Among the 1,620 patients enrolled in this study, 284 were defined as normotensive (group 1); 1,194 patients on treatment with less than three drugs were defined as the hypertension group (group 2); and 142 patients were defined as the RH group (group 3). The baseline characteristics of the study population and of each patient group are summarized in Table 1. Group 1 (normotensive individuals) contained a higher proportion of men, and showed a lower mean body mass index as well as lower rates of diabetes mellitus, smoking, dyslipidemia, cerebral vascular accident, metabolic syndrome, left atrial enlargement, and left ventricular hypertrophy than the other groups.

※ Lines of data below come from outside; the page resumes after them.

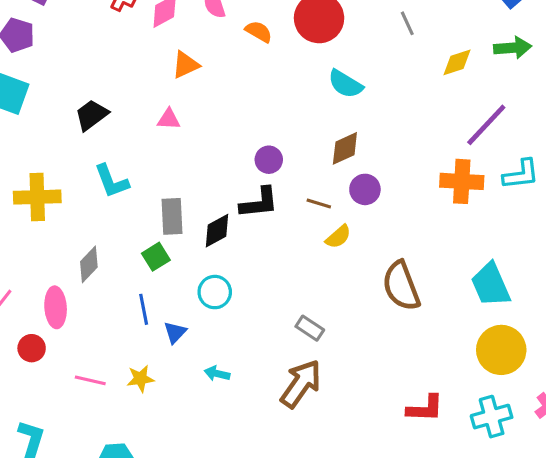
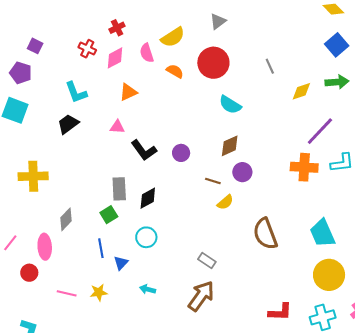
cyan L-shape: (112, 181) -> (76, 92), moved
black L-shape: (259, 203) -> (144, 150), moved, turned 60

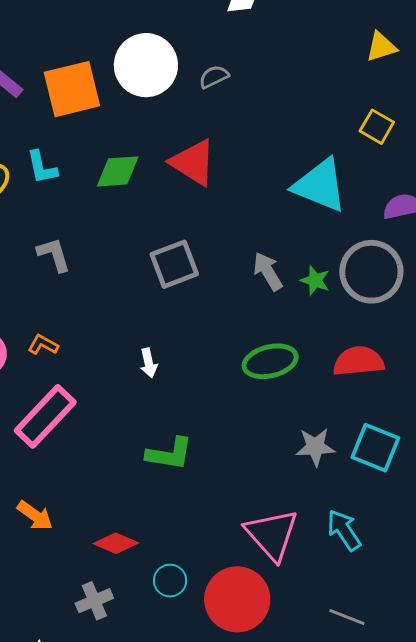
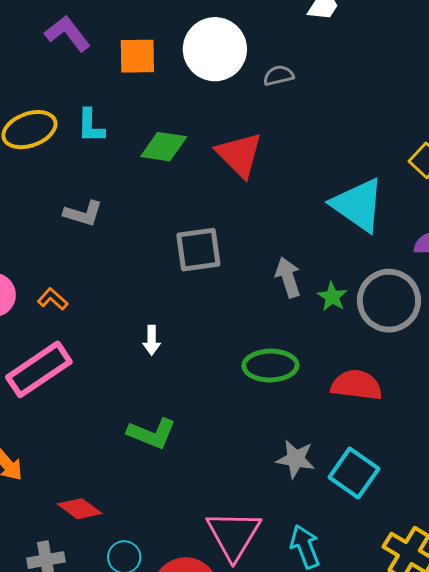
orange square: (72, 89) -> (137, 56), size x0.7
gray L-shape: (54, 255) -> (83, 214), turned 111

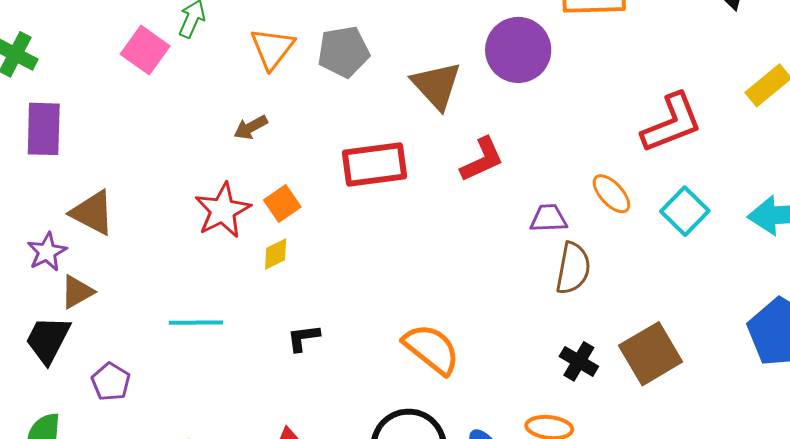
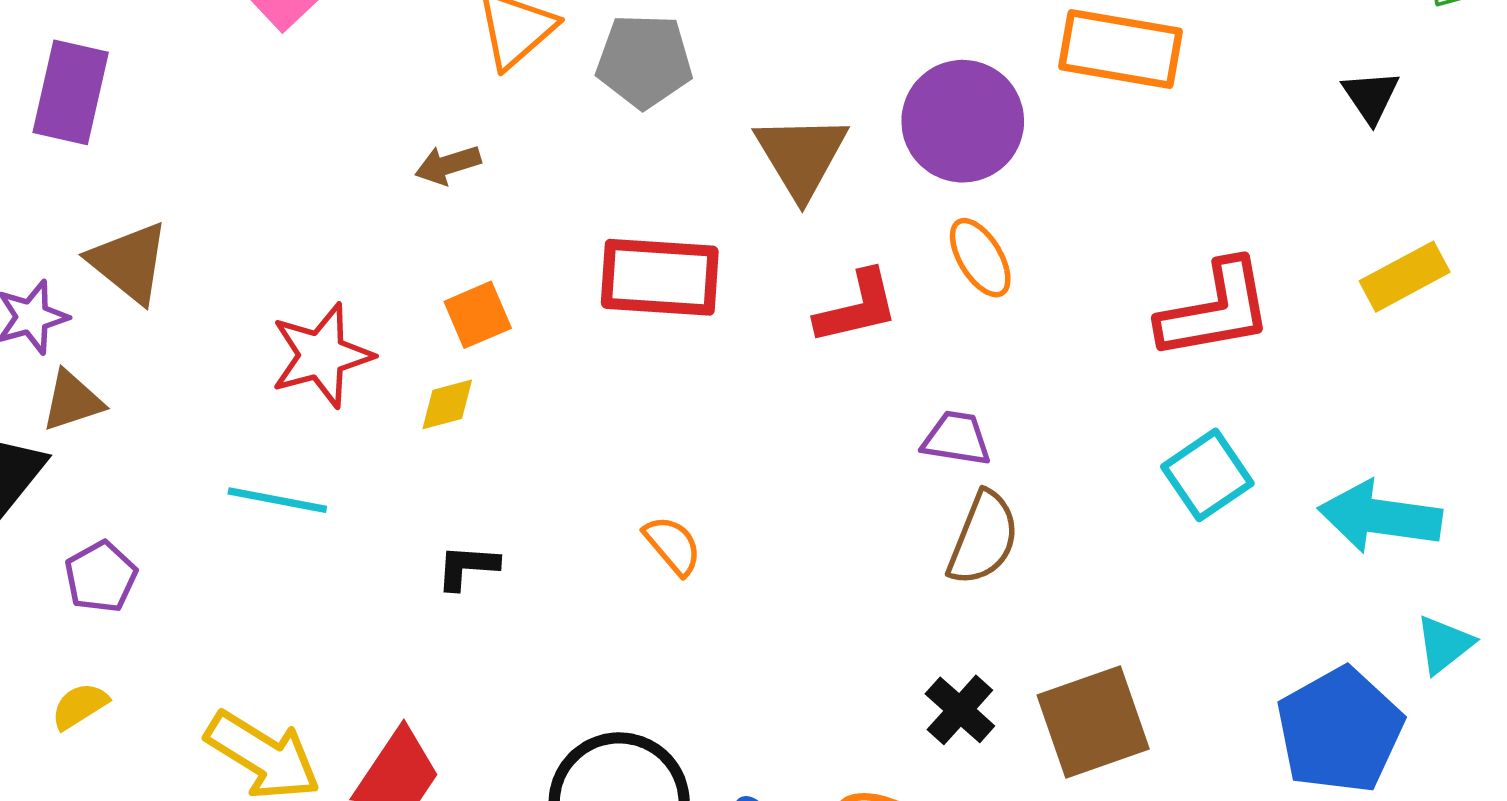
orange ellipse: (611, 194) -> (980, 258), moved
red star: (223, 210) -> (322, 355), moved
orange semicircle: (431, 349) -> (673, 545), moved, size x0.6

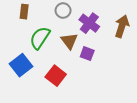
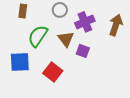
purple cross: (89, 23) -> (85, 22), turned 30
blue square: (21, 65) -> (20, 62), turned 35

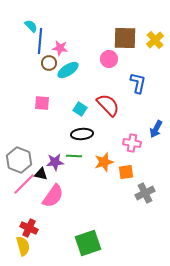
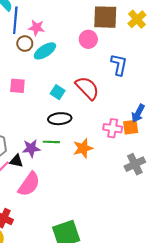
orange square: (126, 172) -> (131, 127), moved
gray cross: (145, 193) -> (135, 164), moved

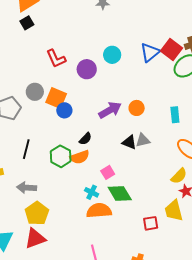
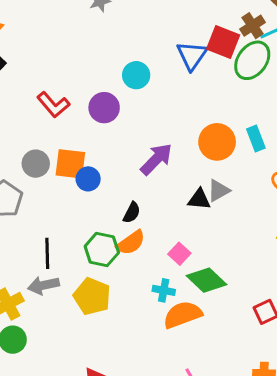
orange circle: (137, 108) -> (217, 142), moved, size x1.5
gray arrow: (27, 188) -> (43, 285), moved
yellow pentagon: (37, 213) -> (92, 296), moved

Group 1 individuals also had lower systolic BP, diastolic BP, and baPWV than the other groups. No differences in age, body surface area, or proportion of individuals with chronic obstructive pulmonary disease was seen between the three groups. Group 3 subjects had higher systolic BP, diastolic BP, and baPWV than the other two groups. The laboratory results are summarized in Table 2. Group 1 had a lower left ventricular end diastolic diameter, lower left ventricular end systolic diameter, lower interventricular septum diameter, lower left ventricular mass index, and higher aortic root diameter than the other groups. No differences in total cholesterol, high-density lipoprotein cholesterol, low-density lipoprotein cholesterol, triglycerides, serum creatinine, estimated glomerular filtration rate, glycated hemoglobin, uric acid, left ventricular ejection fraction, posterior wall diameter, and left atrium diameter were noted between the groups. However, hemoglobin levels were significantly lower in group 3 than in group 1.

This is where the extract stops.